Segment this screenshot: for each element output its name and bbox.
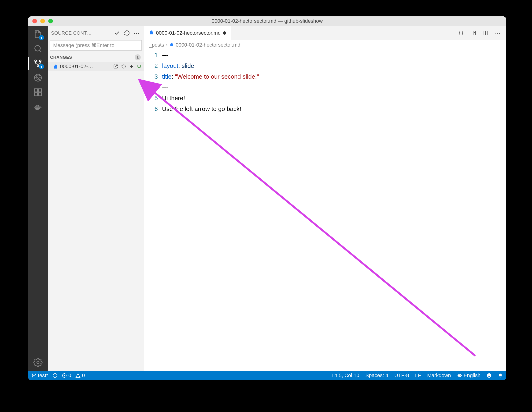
spellcheck-status[interactable]: English	[457, 373, 481, 379]
maximize-window-button[interactable]	[48, 19, 53, 23]
line-number-gutter: 1 2 3 4 5 6	[144, 50, 162, 371]
explorer-icon[interactable]: 1	[33, 29, 43, 39]
tab-label: 0000-01-02-hectorsector.md	[156, 30, 221, 36]
open-preview-icon[interactable]	[470, 29, 477, 37]
panel-header: SOURCE CONT… ···	[48, 26, 144, 40]
source-control-panel: SOURCE CONT… ··· CHANGES 1 0000-01-02-	[48, 26, 144, 371]
indentation-status[interactable]: Spaces: 4	[366, 373, 389, 379]
close-window-button[interactable]	[32, 19, 37, 23]
file-name: 0000-01-02-…	[60, 64, 111, 70]
changed-file-row[interactable]: 0000-01-02-… U	[48, 62, 144, 71]
debug-icon[interactable]	[33, 73, 43, 83]
editor-tab[interactable]: 0000-01-02-hectorsector.md	[144, 26, 231, 40]
explorer-badge: 1	[39, 35, 44, 40]
svg-point-17	[459, 375, 460, 376]
eol-status[interactable]: LF	[415, 373, 421, 379]
changes-label: CHANGES	[50, 55, 72, 60]
svg-point-18	[487, 373, 491, 378]
scm-badge: 1	[39, 64, 44, 69]
breadcrumb[interactable]: _posts › 0000-01-02-hectorsector.md	[144, 40, 506, 50]
svg-point-0	[35, 46, 40, 51]
code-content[interactable]: --- layout: slide title: "Welcome to our…	[162, 50, 506, 371]
vscode-window: 0000-01-02-hectorsector.md — github-slid…	[28, 16, 506, 380]
code-editor[interactable]: 1 2 3 4 5 6 --- layout: slide title: "We…	[144, 50, 506, 371]
panel-title: SOURCE CONT…	[51, 30, 111, 36]
commit-message-field[interactable]	[50, 40, 142, 51]
file-status-untracked: U	[136, 64, 142, 70]
stage-changes-button[interactable]	[129, 64, 135, 70]
compare-changes-icon[interactable]	[457, 29, 465, 37]
editor-area: 0000-01-02-hectorsector.md ··· _posts › …	[144, 26, 506, 371]
tab-bar: 0000-01-02-hectorsector.md ···	[144, 26, 506, 40]
markdown-file-icon	[149, 30, 154, 36]
svg-point-3	[37, 65, 39, 66]
svg-point-20	[490, 375, 490, 375]
extensions-icon[interactable]	[33, 87, 43, 97]
settings-gear-icon[interactable]	[33, 357, 43, 367]
svg-rect-6	[34, 93, 38, 96]
more-actions-button[interactable]: ···	[133, 29, 141, 37]
refresh-button[interactable]	[123, 29, 131, 37]
search-icon[interactable]	[33, 44, 43, 54]
svg-rect-5	[34, 89, 38, 92]
chevron-right-icon: ›	[166, 42, 168, 48]
traffic-lights	[32, 19, 53, 23]
unsaved-indicator-icon	[223, 31, 226, 35]
editor-more-icon[interactable]: ···	[494, 29, 501, 37]
svg-point-2	[39, 60, 41, 62]
changes-section-header[interactable]: CHANGES 1	[48, 53, 144, 62]
activity-bar: 1 1	[28, 26, 48, 371]
errors-status[interactable]: 0	[62, 373, 71, 379]
svg-point-19	[488, 375, 489, 375]
notifications-icon[interactable]	[498, 373, 503, 378]
encoding-status[interactable]: UTF-8	[394, 373, 409, 379]
window-title: 0000-01-02-hectorsector.md — github-slid…	[28, 18, 506, 24]
cursor-position[interactable]: Ln 5, Col 10	[332, 373, 360, 379]
language-mode[interactable]: Markdown	[427, 373, 451, 379]
split-editor-icon[interactable]	[482, 29, 489, 37]
markdown-file-icon	[53, 64, 58, 69]
svg-rect-8	[38, 89, 41, 92]
source-control-icon[interactable]: 1	[33, 58, 43, 68]
feedback-icon[interactable]	[487, 373, 492, 378]
status-bar: test* 0 0 Ln 5, Col 10 Spaces: 4 UTF-8	[28, 371, 506, 380]
commit-check-button[interactable]	[113, 29, 121, 37]
titlebar: 0000-01-02-hectorsector.md — github-slid…	[28, 16, 506, 26]
breadcrumb-file[interactable]: 0000-01-02-hectorsector.md	[176, 42, 240, 48]
breadcrumb-folder[interactable]: _posts	[149, 42, 164, 48]
warnings-status[interactable]: 0	[76, 373, 85, 379]
open-file-button[interactable]	[113, 64, 119, 70]
markdown-file-icon	[170, 42, 174, 48]
branch-status[interactable]: test*	[31, 373, 48, 379]
commit-message-input[interactable]	[50, 40, 142, 51]
discard-changes-button[interactable]	[121, 64, 127, 70]
sync-button[interactable]	[52, 373, 57, 378]
svg-point-11	[474, 32, 475, 33]
minimize-window-button[interactable]	[40, 19, 45, 23]
svg-point-14	[35, 374, 36, 375]
svg-point-9	[37, 361, 39, 364]
svg-point-1	[35, 60, 36, 62]
svg-point-13	[32, 374, 33, 375]
svg-rect-7	[38, 93, 41, 96]
svg-point-15	[32, 376, 33, 377]
docker-icon[interactable]	[33, 102, 43, 112]
changes-count-badge: 1	[135, 54, 141, 60]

= = = = =

EXERCISE:
Leave out the pictures, then return every line of the data exactly.

EXPECTED ANSWER:
Segment this screenshot: for each element output its name and bbox.
spellcheck-status[interactable]: English	[457, 373, 481, 379]
maximize-window-button[interactable]	[48, 19, 53, 23]
line-number-gutter: 1 2 3 4 5 6	[144, 50, 162, 371]
explorer-icon[interactable]: 1	[33, 29, 43, 39]
tab-label: 0000-01-02-hectorsector.md	[156, 30, 221, 36]
open-preview-icon[interactable]	[470, 29, 477, 37]
panel-header: SOURCE CONT… ···	[48, 26, 144, 40]
source-control-panel: SOURCE CONT… ··· CHANGES 1 0000-01-02-	[48, 26, 144, 371]
indentation-status[interactable]: Spaces: 4	[366, 373, 389, 379]
close-window-button[interactable]	[32, 19, 37, 23]
file-name: 0000-01-02-…	[60, 64, 111, 70]
changed-file-row[interactable]: 0000-01-02-… U	[48, 62, 144, 71]
debug-icon[interactable]	[33, 73, 43, 83]
editor-tab[interactable]: 0000-01-02-hectorsector.md	[144, 26, 231, 40]
explorer-badge: 1	[39, 35, 44, 40]
svg-point-17	[459, 375, 460, 376]
eol-status[interactable]: LF	[415, 373, 421, 379]
changes-label: CHANGES	[50, 55, 72, 60]
svg-point-18	[487, 373, 491, 378]
scm-badge: 1	[39, 64, 44, 69]
breadcrumb[interactable]: _posts › 0000-01-02-hectorsector.md	[144, 40, 506, 50]
svg-point-0	[35, 46, 40, 51]
code-content[interactable]: --- layout: slide title: "Welcome to our…	[162, 50, 506, 371]
vscode-window: 0000-01-02-hectorsector.md — github-slid…	[28, 16, 506, 380]
code-editor[interactable]: 1 2 3 4 5 6 --- layout: slide title: "We…	[144, 50, 506, 371]
panel-title: SOURCE CONT…	[51, 30, 111, 36]
commit-message-field[interactable]	[50, 40, 142, 51]
file-status-untracked: U	[136, 64, 142, 70]
stage-changes-button[interactable]	[129, 64, 135, 70]
compare-changes-icon[interactable]	[457, 29, 465, 37]
editor-area: 0000-01-02-hectorsector.md ··· _posts › …	[144, 26, 506, 371]
tab-bar: 0000-01-02-hectorsector.md ···	[144, 26, 506, 40]
markdown-file-icon	[149, 30, 154, 36]
svg-point-3	[37, 65, 39, 66]
svg-point-20	[490, 375, 490, 375]
extensions-icon[interactable]	[33, 87, 43, 97]
settings-gear-icon[interactable]	[33, 357, 43, 367]
svg-rect-6	[34, 93, 38, 96]
more-actions-button[interactable]: ···	[133, 29, 141, 37]
refresh-button[interactable]	[123, 29, 131, 37]
search-icon[interactable]	[33, 44, 43, 54]
svg-rect-5	[34, 89, 38, 92]
chevron-right-icon: ›	[166, 42, 168, 48]
traffic-lights	[32, 19, 53, 23]
unsaved-indicator-icon	[223, 31, 226, 35]
editor-more-icon[interactable]: ···	[494, 29, 501, 37]
svg-point-2	[39, 60, 41, 62]
changes-section-header[interactable]: CHANGES 1	[48, 53, 144, 62]
activity-bar: 1 1	[28, 26, 48, 371]
errors-status[interactable]: 0	[62, 373, 71, 379]
svg-point-19	[488, 375, 489, 375]
notifications-icon[interactable]	[498, 373, 503, 378]
encoding-status[interactable]: UTF-8	[394, 373, 409, 379]
window-title: 0000-01-02-hectorsector.md — github-slid…	[28, 18, 506, 24]
cursor-position[interactable]: Ln 5, Col 10	[332, 373, 360, 379]
language-mode[interactable]: Markdown	[427, 373, 451, 379]
split-editor-icon[interactable]	[482, 29, 489, 37]
markdown-file-icon	[53, 64, 58, 69]
svg-rect-8	[38, 89, 41, 92]
source-control-icon[interactable]: 1	[33, 58, 43, 68]
feedback-icon[interactable]	[487, 373, 492, 378]
status-bar: test* 0 0 Ln 5, Col 10 Spaces: 4 UTF-8	[28, 371, 506, 380]
commit-check-button[interactable]	[113, 29, 121, 37]
titlebar: 0000-01-02-hectorsector.md — github-slid…	[28, 16, 506, 26]
breadcrumb-file[interactable]: 0000-01-02-hectorsector.md	[176, 42, 240, 48]
breadcrumb-folder[interactable]: _posts	[149, 42, 164, 48]
warnings-status[interactable]: 0	[76, 373, 85, 379]
open-file-button[interactable]	[113, 64, 119, 70]
markdown-file-icon	[170, 42, 174, 48]
branch-status[interactable]: test*	[31, 373, 48, 379]
commit-message-input[interactable]	[50, 40, 142, 51]
discard-changes-button[interactable]	[121, 64, 127, 70]
sync-button[interactable]	[52, 373, 57, 378]
svg-point-11	[474, 32, 475, 33]
minimize-window-button[interactable]	[40, 19, 45, 23]
svg-point-14	[35, 374, 36, 375]
svg-point-9	[37, 361, 39, 364]
svg-point-1	[35, 60, 36, 62]
svg-point-13	[32, 374, 33, 375]
svg-rect-7	[38, 93, 41, 96]
svg-point-15	[32, 376, 33, 377]
docker-icon[interactable]	[33, 102, 43, 112]
changes-count-badge: 1	[135, 54, 141, 60]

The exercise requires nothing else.